Developer Tools

PyTorch fixes SAC FIFO queue mismatch for inductor compiled code

A single shared queue caused wrong cached gradients, crashing DTensor training.

Deep Dive

PyTorch has patched a subtle bug in its Selective Activation Checkpointing (SAC) system that caused wrong cached values to be returned when using `wrap_inductor_compiled_regions=True`. The issue, tracked as #175258, occurred because all `inductor_compiled_code` Higher Order Operator (HOP) calls shared a single FIFO queue keyed only by the HOP identity. Under SAC, during the recompute phase, if a compiled region was skipped (e.g., due to a global cache hit), the queue returned the next cached output — but that output belonged to a different region, not the one actually executing. The mismatch caused `DTensor.__tensor_unflatten__` to fail with a `RuntimeError` because an int32 tensor (slot 1) was consumed in place of a float DTensor (slot 2), which crashed gradient computation.

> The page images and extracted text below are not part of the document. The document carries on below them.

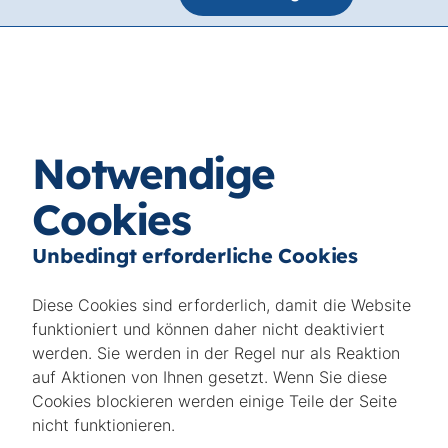
Notwendige
Cookies
Unbedingt erforderliche Cookies
Diese Cookies sind erforderlich, damit die Website
funktioniert und können daher nicht deaktiviert
werden. Sie werden in der Regel nur als Reaktion
auf Aktionen von Ihnen gesetzt. Wenn Sie diese
Cookies blockieren werden einige Teile der Seite
nicht funktionieren.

The root cause was straightforward: SAC's internal cache used `defaultdict(list)` keyed by `func`, so all `inductor_compiled_code` calls — regardless of which wrapped function they represented — collapsed into one list. During forward passes, entries were appended in order; during recompute, `list.pop(0)` was called per region execution. When a region was skipped, its corresponding `pop` never happened, so the queue became misaligned for the remaining regions. The fix, committed by aorenste, introduces `_sac_storage_key(func, args)` in `torch/utils/checkpoint.py`. For `inductor_compiled_code`, it returns `(func, callable.idx)` to give each compiled region its own queue; for all other ops, it returns the original `func`. This ensures that skipping one region during recompute doesn't corrupt another region's FIFO queue. A regression test (`test_sac_cached_value_fifo_mismatch`) was added to `test/dynamo/test_wrap_inductor_compiled_regions.py` to prevent future recurrences.

Key Points
  • All `inductor_compiled_code` calls shared one FIFO queue keyed only by HOP identity, causing wrong cached values when a region was skipped during SAC recompute.
  • Fix adds `_sac_storage_key()` that creates separate queues per callable by including `callable.idx` as part of the key.
  • Resolves `RuntimeError: Only Tensors of floating point and complex dtype can require gradients` in DTensor training with gradient checkpointing and compiled mode.

Why It Matters

Enables correct gradient checkpointing in compiled PyTorch, preventing crashes in distributed training workflows.